Pittsburgh energy company cuts health care for 4,400 retired workers

By Samuel Davidson
6 July 2015

Pittsburgh-based coal and natural gas giant Consol Energy announced in June that it was eliminating health benefits for its 4,400 retired workers at the end of this year. Consol is the latest in a series of private companies to cut health benefits for its retired workforce.

The company announced plans last October to eliminate retiree health benefits by 2020, so the latest announcement moves the cut forward by four years. Some 32 percent of the retired workers will not be eligible for either Medicaid or Medicare.

Many of these workers spent years working in coal mines or gas facilities exposed to health hazards that produce black lung and various cancers, not to mention the toll taken on their bodies from the strenuous work. In most cases, the $1,200 a month insurance premium is more than a retiree’s entire pension.

Consol also told its 3,800 current employees that they would not receive any health coverage when they retire. The company is cutting most workers from the defined benefits pension plan and forcing them into a 401(k) plan. Only current employees who are over the age of 40 and have 10 years of service will not be forced into the new plan.

Consol also has 5,000 retired union employees whose contracts expire in 2016. It is expected that the firm will eliminate their health care and other benefits at that time. The United Mine Workers, the bargaining agent for the retired workers, has not issued a statement about the Consol cut. In any event, it is guaranteed that the UMW will not put up a fight.

Consol no longer owns or operates a single unionized coal mine. In 2013, in what has become a common corporate shell game in the mining industry, Consol sold all its union mines to Murray Energy of Ohio, making Murray the fifth-largest coal producer in the country. Murray has subsequently cut health care and all other benefits for its 1,200 retired Consol salaried workers and plans to do the same with the union employees when the contract expires next year.

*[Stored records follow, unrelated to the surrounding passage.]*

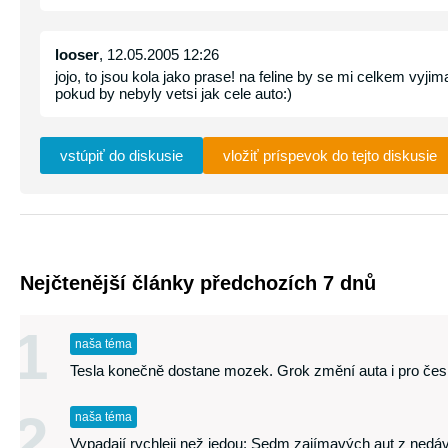
looser
, 12.05.2005 12:26
jojo, to jsou kola jako prase! na feline by se mi celkem vyjima
pokud by nebyly vetsi jak cele auto:)
vstúpiť do diskusie
vložiť príspevok do tejto diskusie
Nejčtenější články předchozích 7 dnů
1
naša téma
Tesla konečně dostane mozek. Grok změní auta i pro česk
2
naša téma
Vypadají rychleji než jedou: Sedm zajímavých aut z nedá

Consol has been hard hit by the drop in both coal and natural gas prices. The company’s stock has fallen more than 50 percent in the past year from a high of over $46 a share down to less than $23 today. Consol stock was nearly $60 a share in 2011.

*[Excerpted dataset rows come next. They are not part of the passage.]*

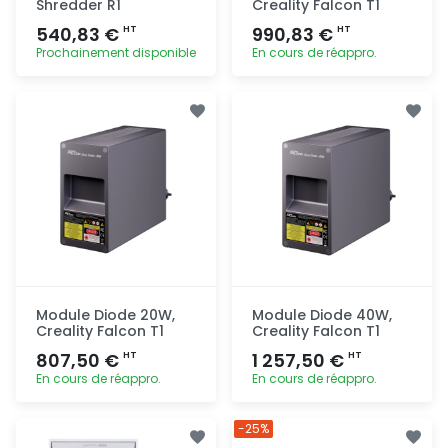
Shredder R1
Creality Falcon T1
540,83 €
990,83 €
HT
HT
Prochainement disponible
En cours de réappro.
Ajout
Ajout
rapide
rapide
Module Diode 20W,
Module Diode 40W,
Creality Falcon T1
Creality Falcon T1
807,50 €
1 257,50 €
HT
HT
En cours de réappro.
En cours de réappro.
Ajout
Ajout
-25%
rapide
rapide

Consol is the largest producer of bituminous coal in the US, centered around production at its massive Bailey mine complex in Greene County, Pennsylvania, and a major producer of metallurgical coal. In 2010, the company moved very aggressively into natural gas drilling and fracking, with over 9,000 wells in the Marcellus Shale located throughout western Pennsylvania, New York, Maryland and West Virginia and in the Utica Shale in Ohio.

Demand for both coal and natural gas is down, the result of the ongoing global recession and the glut in natural gas caused by overproduction through shale fracking. Layoffs throughout the coal industry are common; nearly 400 coal-fired power plants have been shut down in recent years as producers switch to less expensive natural gas.

Consol Energy has taken other measures to cut costs, including laying off 165 employees in its gas drilling and exploration division and cutting capital spending on drilling by 30 percent.

Consol joins a long list of companies from Sears and Xerox to the Washington Post, Verizon and Kodak who have slashed health benefits for retirees under Barack Obama. According to a poll by the Kaiser Family Foundation, the percentage of businesses offering health coverage to retirees dropped from 66 percent in 1988 to just 25 percent in 2014.